It’s been a decidedly modest year for Zoom Communications (NASDAQ:ZM). Posting an 8.1% return for the year compared to twice that for the S&P 500 is nothing to write home about, especially for a stock that once captured the attention of institutional and retail investors alike a couple of years ago.
For those who have held on and those considering starting a position, the question lingers on why is Zoom stock dropping? The answers are manifold.
Why Is Zoom Struggling?
ZM share price has struggled on the back of so-so financials, especially top line figures. In the heady years of 2019-2022, Zoom reported sales growth numbers that were truly spectacular, the stuff investors can only dream about.
During those 4 years, sales grew by 118.2%, 88.4%, 325.8% and 54.6% respectively. Then the slowdown hit as the economy returned to some level of normalcy and 2023 was accompanied by revenue growth of “just” 7.1%.
Of course, such so-called “modest” growth was, in actual fact, impressive given the massive sales numbers that had been posted in prior years.
For context, total sales in 2019 for the full year were $333 million whereas sales growth from 2022 to 2023 was about the same amount.
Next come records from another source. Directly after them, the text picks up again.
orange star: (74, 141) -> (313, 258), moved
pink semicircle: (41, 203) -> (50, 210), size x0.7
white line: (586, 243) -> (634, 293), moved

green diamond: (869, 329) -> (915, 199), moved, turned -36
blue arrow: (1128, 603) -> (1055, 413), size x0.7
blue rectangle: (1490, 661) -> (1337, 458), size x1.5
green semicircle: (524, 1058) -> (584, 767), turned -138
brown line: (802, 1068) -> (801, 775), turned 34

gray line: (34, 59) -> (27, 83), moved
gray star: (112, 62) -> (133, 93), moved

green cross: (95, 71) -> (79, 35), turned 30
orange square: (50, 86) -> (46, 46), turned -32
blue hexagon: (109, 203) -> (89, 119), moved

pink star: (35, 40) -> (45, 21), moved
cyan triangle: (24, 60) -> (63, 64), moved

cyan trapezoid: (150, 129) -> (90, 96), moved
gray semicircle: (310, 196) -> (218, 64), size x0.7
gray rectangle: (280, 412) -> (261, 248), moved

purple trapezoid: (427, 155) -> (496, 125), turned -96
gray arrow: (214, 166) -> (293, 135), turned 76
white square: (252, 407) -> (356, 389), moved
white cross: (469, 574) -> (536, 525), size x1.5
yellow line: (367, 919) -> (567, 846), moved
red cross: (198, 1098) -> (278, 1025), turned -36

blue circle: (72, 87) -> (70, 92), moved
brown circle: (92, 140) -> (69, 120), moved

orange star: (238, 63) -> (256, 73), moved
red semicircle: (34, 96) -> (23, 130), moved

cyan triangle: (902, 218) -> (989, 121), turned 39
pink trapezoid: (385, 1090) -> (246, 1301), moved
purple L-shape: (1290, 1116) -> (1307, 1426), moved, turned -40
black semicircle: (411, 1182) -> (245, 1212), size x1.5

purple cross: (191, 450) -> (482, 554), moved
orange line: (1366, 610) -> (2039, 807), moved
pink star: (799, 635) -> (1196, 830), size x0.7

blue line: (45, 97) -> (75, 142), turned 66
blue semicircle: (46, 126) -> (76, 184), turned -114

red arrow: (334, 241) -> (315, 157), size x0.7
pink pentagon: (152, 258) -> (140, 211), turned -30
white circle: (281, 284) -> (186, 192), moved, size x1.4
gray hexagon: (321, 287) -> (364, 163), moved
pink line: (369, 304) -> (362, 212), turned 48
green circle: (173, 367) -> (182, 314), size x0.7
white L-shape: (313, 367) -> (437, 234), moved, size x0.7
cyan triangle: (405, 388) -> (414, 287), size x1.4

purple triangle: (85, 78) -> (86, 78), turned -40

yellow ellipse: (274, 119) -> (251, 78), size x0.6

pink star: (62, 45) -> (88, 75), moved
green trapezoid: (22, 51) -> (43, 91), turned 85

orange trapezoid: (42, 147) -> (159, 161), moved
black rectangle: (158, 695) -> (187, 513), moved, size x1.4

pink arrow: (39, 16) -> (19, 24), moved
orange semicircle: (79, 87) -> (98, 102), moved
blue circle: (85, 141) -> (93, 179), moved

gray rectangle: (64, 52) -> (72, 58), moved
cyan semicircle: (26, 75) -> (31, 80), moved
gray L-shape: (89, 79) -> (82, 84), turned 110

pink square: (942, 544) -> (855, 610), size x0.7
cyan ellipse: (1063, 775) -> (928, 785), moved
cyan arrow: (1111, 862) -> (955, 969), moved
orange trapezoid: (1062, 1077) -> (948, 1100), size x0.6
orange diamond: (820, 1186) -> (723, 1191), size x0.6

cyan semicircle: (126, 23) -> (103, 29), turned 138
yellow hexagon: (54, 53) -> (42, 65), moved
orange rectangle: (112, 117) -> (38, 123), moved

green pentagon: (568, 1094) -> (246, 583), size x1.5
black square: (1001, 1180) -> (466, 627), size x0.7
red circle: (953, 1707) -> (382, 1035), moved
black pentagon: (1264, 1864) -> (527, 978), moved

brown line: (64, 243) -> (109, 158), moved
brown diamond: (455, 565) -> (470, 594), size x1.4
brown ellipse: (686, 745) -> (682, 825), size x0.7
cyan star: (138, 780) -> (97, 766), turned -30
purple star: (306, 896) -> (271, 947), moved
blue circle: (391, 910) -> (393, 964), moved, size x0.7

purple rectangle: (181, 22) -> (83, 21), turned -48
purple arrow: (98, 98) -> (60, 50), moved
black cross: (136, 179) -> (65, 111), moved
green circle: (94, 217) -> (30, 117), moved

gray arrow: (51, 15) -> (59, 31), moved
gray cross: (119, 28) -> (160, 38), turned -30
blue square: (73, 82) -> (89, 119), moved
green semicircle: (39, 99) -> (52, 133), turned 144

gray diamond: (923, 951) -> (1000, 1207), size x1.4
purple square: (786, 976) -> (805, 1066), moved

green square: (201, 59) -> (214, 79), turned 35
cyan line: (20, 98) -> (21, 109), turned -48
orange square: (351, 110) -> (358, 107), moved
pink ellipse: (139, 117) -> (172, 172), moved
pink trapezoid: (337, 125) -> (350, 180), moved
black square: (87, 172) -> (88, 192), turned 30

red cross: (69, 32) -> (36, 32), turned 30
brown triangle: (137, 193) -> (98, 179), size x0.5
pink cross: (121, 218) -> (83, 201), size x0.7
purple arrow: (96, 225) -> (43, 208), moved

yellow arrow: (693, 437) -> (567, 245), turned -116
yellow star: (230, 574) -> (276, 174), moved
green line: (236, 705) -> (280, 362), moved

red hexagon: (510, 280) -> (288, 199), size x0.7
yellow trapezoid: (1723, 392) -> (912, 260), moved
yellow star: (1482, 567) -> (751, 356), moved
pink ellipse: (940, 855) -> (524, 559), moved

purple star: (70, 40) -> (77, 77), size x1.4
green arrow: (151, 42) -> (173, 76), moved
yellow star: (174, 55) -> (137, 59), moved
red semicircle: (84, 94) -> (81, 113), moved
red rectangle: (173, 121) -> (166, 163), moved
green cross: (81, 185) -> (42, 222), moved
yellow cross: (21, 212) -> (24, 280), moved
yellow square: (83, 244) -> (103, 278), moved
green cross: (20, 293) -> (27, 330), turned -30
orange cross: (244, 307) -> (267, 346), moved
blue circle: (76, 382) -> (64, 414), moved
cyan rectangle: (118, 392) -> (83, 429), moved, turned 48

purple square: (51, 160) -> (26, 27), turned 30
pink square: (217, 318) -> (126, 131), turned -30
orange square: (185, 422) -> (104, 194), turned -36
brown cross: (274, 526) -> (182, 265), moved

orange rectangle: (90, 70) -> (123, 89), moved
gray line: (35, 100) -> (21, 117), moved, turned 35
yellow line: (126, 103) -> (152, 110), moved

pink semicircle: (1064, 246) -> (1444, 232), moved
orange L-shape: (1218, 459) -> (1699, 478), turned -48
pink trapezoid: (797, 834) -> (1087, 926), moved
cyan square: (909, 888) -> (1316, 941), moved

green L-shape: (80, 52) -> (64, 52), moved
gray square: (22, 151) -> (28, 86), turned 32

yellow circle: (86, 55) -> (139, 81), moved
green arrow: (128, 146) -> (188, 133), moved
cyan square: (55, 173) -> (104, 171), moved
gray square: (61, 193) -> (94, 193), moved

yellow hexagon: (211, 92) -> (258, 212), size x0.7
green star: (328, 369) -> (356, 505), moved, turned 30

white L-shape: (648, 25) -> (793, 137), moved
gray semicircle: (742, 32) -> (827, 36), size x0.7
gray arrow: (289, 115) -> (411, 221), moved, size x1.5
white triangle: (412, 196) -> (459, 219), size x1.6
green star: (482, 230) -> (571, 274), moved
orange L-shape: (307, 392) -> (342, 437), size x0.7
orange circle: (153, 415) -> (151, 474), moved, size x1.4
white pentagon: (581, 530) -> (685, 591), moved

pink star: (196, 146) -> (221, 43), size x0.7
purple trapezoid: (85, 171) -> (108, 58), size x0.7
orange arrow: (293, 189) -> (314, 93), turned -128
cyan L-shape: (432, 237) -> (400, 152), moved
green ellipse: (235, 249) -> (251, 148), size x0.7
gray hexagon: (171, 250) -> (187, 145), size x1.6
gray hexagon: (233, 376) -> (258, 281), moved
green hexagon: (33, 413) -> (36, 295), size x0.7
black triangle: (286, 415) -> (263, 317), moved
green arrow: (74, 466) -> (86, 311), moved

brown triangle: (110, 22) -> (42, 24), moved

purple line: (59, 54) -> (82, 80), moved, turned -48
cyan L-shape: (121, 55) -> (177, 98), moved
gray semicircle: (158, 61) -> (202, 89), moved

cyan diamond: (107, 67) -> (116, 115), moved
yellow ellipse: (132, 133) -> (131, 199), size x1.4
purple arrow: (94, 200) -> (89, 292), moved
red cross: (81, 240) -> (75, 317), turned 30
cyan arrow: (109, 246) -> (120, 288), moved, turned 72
That’s because full year sales in 2022 were just shy of $4.1 billion.
After more than 10x’ing growth in the span of less than five years, it’s no wonder that the pace of growth slowed. But Wall Street wasn’t in any mood to forgive the slowdown, and punished the stock accordingly from highs of $589 in 2020 to lows of around $60 this year, levels not seen since 2019.
So what does the future hold for Zoom?
Will Zoom Stock Ever Go Up Again?
The future is bright for Zoom, regardless of the abomination that has been the share price in the past few years.
For one, the fundamental story looks really good now. Specifically, when we examined the financials, the balance sheet looked pristine with $1 billion of cash and $4.3 billion in short-term investments accompanied by zero debt.
This is a really well-capitalized company that is printing money as evident from its gross margins that most recently were reported at 74.9%.
The company continues to post positive operating income figures. In all of the five past years, these figures have been in the black and by large amounts too. For example, the operating income in 2023 alone was $245 million.
So fundamentally, the future looks bright, and it’s confirmed by a discounted cash flow forecast analysis that implies 36.9% upside for ZM to $98 per share.
Of the 22 analysts covering the stock, overall sentiment is positive too with the consensus rating putting ZM at fair value of $81.80 per share.
On a technical basis, the stock looks good too having formed an almost year-long base. Generally, the longer the base, the more potential the stock has to power higher when it finally breaks out of it.
Is Zoom Still a Good Stock To Buy?
No doubt, poor EPS results have contributed to ZM stock dropping in recent years. In 2022, earnings per share were reported at $4.50 while a year later they plunged to $0.34. That’s the kind of decline that could cause investors to get heart palpitations and they seem to have reacted by selling the stock by the boatload.
For those willing to view the company through fundamental and technical lenses versus a share price lens, ZM offers a number of compelling reasons to jump or stay on board. Revenues are still growing off of a massive base, the cash pile has eclipsed $1 billion and short-term investments are over 4x that amount.
For sure, there have been bumps in the road but ZM appears to be a stock that will reward patient investor who stay the course.